La pauvre sourde se retourna et aperçut la petite créature qui se tenait debout, à moitié cachée par son grand panier et le paquet qu'on venait de poser dans un coin.

— Qu'est-ce que c'est donc que ça? répéta-t-elle d'une voix plus dure. Elle n'aimait pas les intrus, et d'ailleurs elle ne pouvait modérer le son de sa voix.

— C'est une brave petite fille, j'en réponds, car elle a porté une charge plus lourde qu'elle. Quant à l'autre nous ne dirons pas qu'il ne pèse rien, les bras m'en font mal, ajouta la jeune fille en les étirant. Pourtant le pauvre petit a l'estomac creux, paraît-il. Depuis quand n'avez-vous pas mangé?

— Nous avons eu une orange ce matin, répondit Petite mère en regardant d'un air inquiet la vieille paysanne rechignée.

— Une orange, en voilà un déjeuner!… Grand'mère, ils ont déjeuné avec une orange!…

— C'est bien la manière de faire de Paris, dit la grand'mère qui, par miracle, avait entendu et qui jugeait très-sévèrement la grande ville. Au lieu de donner du bon lait à des enfants, on leur donne des oranges… des fruits qui ne croissent pas chez nous, encore!… Aussi quelle mine a-t-elle, cette petite!… une figure grosse comme le poing et pâle, si ça ne fait pas pitié!… Il faut faire attention, c'est voleur, ces enfants de Paris!…

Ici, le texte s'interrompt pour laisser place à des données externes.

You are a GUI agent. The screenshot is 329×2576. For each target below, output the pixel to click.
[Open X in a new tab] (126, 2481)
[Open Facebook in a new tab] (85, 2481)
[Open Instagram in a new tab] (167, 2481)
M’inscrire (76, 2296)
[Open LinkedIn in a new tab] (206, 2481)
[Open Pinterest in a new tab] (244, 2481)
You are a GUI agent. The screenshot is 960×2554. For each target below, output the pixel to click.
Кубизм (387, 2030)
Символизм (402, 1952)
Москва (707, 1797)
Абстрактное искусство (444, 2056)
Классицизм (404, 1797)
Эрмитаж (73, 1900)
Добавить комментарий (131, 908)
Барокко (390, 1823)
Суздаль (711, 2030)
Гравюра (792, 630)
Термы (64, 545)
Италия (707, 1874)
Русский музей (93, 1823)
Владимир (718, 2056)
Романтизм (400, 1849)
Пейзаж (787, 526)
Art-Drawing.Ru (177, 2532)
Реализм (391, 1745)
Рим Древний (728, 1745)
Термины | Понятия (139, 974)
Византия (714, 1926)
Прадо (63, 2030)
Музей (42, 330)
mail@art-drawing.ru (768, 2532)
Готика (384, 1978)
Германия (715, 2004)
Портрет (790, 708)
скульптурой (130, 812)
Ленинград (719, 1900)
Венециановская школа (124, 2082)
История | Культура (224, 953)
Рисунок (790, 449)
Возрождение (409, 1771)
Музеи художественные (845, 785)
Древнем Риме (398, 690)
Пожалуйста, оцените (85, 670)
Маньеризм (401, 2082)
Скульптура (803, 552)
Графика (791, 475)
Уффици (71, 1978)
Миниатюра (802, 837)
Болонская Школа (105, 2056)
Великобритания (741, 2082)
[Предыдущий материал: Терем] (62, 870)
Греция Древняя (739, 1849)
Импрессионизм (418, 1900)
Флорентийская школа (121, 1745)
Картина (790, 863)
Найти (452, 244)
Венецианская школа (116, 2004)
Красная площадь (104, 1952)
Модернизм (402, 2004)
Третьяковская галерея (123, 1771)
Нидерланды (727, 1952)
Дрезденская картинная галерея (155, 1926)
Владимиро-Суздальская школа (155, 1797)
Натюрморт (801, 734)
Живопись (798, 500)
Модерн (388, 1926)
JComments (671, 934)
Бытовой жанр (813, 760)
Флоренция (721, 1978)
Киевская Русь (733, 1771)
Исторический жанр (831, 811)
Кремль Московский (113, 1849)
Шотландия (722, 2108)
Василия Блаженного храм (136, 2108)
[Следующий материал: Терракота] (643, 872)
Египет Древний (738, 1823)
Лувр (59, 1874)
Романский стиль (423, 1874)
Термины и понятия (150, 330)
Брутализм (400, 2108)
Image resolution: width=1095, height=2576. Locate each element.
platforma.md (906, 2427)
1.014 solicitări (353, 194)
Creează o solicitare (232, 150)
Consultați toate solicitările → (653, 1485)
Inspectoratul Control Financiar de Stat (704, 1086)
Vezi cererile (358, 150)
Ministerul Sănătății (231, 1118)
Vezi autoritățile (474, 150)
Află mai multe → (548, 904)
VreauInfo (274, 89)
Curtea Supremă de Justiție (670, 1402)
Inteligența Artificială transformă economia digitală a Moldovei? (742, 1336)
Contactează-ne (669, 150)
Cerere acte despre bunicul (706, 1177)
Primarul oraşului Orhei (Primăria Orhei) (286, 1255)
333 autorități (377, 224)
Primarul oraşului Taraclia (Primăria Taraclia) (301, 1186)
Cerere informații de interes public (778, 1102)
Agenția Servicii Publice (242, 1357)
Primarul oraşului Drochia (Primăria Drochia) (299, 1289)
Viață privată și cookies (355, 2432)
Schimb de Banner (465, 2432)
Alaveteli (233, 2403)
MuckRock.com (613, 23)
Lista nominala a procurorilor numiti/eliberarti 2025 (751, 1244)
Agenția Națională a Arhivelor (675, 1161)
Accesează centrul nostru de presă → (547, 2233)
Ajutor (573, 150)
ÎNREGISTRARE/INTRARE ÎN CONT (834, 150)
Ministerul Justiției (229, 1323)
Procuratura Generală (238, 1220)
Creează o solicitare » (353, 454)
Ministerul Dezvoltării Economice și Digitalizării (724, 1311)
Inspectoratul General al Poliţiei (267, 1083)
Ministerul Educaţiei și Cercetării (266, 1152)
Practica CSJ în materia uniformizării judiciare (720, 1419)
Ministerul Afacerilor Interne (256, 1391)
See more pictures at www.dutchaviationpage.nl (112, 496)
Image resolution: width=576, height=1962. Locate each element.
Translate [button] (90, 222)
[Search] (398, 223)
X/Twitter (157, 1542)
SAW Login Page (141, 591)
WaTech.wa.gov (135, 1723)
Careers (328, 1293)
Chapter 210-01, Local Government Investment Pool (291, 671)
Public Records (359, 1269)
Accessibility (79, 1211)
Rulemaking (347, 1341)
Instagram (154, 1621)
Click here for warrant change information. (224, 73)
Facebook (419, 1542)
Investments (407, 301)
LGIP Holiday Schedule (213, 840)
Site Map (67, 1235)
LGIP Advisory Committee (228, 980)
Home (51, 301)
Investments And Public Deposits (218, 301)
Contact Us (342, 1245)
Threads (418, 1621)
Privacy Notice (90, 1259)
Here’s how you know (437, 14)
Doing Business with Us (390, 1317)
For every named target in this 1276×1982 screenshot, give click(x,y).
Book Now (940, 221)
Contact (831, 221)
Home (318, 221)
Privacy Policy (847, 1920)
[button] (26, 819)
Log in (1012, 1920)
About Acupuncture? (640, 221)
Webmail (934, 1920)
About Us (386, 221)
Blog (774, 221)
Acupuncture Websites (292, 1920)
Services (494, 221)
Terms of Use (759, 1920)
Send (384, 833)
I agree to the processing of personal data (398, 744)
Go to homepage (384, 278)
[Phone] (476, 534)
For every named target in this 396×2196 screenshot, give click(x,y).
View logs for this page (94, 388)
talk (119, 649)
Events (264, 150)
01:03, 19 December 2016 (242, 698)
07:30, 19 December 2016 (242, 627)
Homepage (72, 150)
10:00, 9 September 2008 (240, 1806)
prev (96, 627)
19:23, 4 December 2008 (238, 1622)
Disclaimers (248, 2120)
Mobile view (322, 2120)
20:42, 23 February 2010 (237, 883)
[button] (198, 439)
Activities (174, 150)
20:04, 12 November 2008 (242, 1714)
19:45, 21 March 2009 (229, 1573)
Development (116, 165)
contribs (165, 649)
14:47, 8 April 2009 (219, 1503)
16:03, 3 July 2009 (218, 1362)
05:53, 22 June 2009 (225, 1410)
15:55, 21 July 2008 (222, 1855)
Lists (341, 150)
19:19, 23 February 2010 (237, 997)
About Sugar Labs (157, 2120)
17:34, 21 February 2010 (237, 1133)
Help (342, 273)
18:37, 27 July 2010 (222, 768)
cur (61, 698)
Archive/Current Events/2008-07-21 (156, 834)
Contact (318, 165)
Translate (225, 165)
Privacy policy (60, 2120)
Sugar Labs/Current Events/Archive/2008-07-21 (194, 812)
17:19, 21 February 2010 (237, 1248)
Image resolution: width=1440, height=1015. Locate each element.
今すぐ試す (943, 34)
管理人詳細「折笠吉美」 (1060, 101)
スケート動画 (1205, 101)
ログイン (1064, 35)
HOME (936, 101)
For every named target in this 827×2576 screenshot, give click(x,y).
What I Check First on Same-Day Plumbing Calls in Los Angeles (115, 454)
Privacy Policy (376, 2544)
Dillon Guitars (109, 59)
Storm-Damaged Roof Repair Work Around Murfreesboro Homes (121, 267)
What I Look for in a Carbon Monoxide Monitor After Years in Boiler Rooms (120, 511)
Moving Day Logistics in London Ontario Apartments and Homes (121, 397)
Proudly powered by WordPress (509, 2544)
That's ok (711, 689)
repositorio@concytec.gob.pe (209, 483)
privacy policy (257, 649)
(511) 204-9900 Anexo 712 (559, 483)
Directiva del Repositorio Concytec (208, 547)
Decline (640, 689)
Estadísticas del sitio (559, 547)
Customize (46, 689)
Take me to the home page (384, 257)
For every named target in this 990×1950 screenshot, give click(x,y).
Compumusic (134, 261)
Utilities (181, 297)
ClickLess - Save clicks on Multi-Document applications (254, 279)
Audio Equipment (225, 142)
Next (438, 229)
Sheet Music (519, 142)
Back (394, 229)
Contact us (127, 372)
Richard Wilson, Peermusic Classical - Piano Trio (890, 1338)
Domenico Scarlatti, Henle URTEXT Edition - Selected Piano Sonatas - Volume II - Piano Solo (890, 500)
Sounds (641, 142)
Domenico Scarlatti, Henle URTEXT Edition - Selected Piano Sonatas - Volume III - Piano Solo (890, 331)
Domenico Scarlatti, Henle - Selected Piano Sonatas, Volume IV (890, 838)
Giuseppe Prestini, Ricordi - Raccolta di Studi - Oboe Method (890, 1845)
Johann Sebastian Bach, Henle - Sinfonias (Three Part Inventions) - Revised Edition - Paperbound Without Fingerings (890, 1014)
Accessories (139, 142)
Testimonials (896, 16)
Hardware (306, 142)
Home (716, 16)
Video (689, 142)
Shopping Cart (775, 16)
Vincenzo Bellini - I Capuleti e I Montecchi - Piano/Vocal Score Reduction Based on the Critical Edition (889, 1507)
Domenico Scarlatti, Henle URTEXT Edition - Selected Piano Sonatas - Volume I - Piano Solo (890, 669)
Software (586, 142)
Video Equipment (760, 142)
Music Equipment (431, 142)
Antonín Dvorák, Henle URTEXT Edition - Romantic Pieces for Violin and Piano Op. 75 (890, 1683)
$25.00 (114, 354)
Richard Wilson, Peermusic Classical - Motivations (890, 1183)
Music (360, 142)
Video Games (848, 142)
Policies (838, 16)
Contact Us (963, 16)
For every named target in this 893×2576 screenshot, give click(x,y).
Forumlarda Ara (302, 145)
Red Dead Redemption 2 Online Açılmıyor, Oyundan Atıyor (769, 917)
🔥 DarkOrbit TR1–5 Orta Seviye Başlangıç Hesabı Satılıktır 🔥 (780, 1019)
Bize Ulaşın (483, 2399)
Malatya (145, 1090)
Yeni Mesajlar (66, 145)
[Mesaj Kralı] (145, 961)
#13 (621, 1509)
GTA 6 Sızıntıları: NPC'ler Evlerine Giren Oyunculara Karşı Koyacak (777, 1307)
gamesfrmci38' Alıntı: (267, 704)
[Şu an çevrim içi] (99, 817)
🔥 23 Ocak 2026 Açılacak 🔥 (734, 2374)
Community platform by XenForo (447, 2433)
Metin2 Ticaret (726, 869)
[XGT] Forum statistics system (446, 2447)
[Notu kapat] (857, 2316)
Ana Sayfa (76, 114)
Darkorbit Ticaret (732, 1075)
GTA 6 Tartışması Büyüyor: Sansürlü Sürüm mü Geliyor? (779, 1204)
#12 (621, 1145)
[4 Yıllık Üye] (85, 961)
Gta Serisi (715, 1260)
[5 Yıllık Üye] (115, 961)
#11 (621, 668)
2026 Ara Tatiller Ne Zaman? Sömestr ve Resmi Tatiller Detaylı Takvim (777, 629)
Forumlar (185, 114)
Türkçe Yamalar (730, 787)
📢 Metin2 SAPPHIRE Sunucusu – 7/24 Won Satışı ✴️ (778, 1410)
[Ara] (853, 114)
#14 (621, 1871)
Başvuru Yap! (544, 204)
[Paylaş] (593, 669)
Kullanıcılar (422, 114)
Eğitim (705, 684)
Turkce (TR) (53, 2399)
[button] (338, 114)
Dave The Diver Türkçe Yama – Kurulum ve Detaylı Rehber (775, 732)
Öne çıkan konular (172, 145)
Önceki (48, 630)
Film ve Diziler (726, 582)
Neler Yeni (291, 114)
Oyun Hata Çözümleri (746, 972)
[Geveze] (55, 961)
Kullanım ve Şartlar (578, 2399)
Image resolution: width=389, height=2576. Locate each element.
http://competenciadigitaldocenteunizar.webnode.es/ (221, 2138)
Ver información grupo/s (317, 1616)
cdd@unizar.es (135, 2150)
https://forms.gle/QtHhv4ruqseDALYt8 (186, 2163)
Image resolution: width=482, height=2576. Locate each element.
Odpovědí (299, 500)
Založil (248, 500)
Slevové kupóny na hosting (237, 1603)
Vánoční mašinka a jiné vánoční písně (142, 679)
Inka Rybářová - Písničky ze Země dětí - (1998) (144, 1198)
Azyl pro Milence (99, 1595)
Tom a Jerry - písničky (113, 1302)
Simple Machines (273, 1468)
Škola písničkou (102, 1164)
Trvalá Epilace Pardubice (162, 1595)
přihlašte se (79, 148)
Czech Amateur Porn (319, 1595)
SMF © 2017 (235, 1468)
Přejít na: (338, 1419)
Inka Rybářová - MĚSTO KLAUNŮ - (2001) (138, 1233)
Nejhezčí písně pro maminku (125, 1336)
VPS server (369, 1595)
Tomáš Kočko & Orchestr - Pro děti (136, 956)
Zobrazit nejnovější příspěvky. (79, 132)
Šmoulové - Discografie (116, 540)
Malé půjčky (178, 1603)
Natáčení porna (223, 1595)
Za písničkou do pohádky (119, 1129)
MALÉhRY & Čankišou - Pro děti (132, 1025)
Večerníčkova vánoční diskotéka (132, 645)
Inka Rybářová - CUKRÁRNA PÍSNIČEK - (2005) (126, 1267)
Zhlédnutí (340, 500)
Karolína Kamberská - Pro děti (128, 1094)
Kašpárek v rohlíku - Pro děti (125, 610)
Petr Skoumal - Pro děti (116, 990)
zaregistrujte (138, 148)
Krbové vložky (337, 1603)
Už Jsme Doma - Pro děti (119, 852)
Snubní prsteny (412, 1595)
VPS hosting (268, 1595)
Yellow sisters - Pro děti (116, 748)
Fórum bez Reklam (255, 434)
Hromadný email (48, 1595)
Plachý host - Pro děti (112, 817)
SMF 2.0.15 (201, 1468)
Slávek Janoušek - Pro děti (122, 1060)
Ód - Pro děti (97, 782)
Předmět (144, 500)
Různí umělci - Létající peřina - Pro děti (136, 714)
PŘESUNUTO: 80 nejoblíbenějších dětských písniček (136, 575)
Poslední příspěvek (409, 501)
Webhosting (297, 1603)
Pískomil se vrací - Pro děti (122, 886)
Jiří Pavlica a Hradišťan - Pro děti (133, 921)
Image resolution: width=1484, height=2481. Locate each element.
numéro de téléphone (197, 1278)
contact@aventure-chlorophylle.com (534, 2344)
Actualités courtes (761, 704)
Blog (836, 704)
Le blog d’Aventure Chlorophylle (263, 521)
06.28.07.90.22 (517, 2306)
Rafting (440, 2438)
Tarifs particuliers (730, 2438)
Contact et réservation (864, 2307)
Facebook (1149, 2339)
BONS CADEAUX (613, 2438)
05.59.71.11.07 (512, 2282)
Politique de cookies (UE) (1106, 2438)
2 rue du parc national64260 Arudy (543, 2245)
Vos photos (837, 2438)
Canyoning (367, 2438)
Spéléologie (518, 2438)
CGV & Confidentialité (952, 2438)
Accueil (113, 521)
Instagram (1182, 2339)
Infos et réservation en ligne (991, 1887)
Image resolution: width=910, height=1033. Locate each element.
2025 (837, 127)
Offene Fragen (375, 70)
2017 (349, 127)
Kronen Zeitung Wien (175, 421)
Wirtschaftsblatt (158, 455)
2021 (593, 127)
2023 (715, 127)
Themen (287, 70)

Cette dernière phrase avait été prononcée pour les seules oreilles de sa petite-fille, du moins la bonne dame le croyait, mais d'une voix encore tout à fait assez haute pour que Petite mère l'entendît.

— Allons, grand'mère, vous ne pensez pas à ce que vous dites, dit la jeune fille qui avait vu du coin de l'oeil la pauvre petite devenir écarlate. Je vais donner à ces pauvres enfants une tasse de lait de ma chèvre, ça leur fera plus de bien qu'une orange, et peut-être ce petit entêté croira que ce n'est pas du lait de chien.

Elle riait pour distraire l'enfant… puis elle sortit, laissant
Petite mère seule avec la redoutable vieille.

— Approche, lui dit celle-ci.

Petite mère obéit lentement.

— Que viens-tu faire ici?

Que pouvait-elle répondre? Elle était vraiment tentée de se croire coupable, mais de quoi?

— Que viens-tu faire ici? Répéta la sourde, rien de bon, j'en réponds.

Cette voix formidable réveilla Charlot qui se mit sur son séant et regarda tout autour de la chambre avec un profond étonnement. Petite mère courut auprès de lui comme s'il eût pu être pour elle un protecteur.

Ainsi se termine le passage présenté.